Hm, it looks like there isn’t a clear pattern here either - the 8:30 bus is just too uncertain! But I think I have an answer to my second question: if I schedule my breakfast meetings for 9:15 am, I will definitely make it on time if I take the 8:30 bus. Good to know!

# Conclusion

Much like my previous post about online dating, I didn’t learn too much from this analysis that I didn’t already know. In this case, I already knew it because I paid attention when I logged my commute every day.

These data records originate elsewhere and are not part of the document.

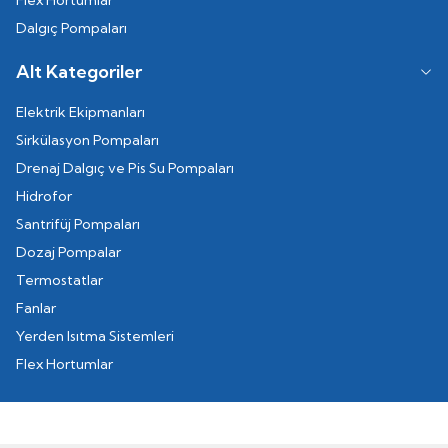
Flex Hortumlar
Dalgıç Pompaları
Alt Kategoriler
Elektrik Ekipmanları
Sirkülasyon Pompaları
Drenaj Dalgıç ve Pis Su Pompaları
Hidrofor
Santrifüj Pompaları
Dozaj Pompalar
Termostatlar
Fanlar
Yerden Isıtma Sistemleri
Flex Hortumlar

That said, looking at all the data together and seeing how much shorter biking is than taking the bus is pretty motivating - I should really get around to figuring out my basket/panier situation, so that I can bike as often as frisbee injuries and the weather allows! I’ll also make sure to schedule any important 9 am meetings to 9:15 am, which will allow me to take the 8:30 am bus without worrying too much about it making me late.

In conclusion, living in Allston is awesome because I am in a house full of my friends, a neighborhood full of actual real people, and a backyard that lets us have three chickens. If that means that my commute to work is 30 minutes instead of 15, then so be it!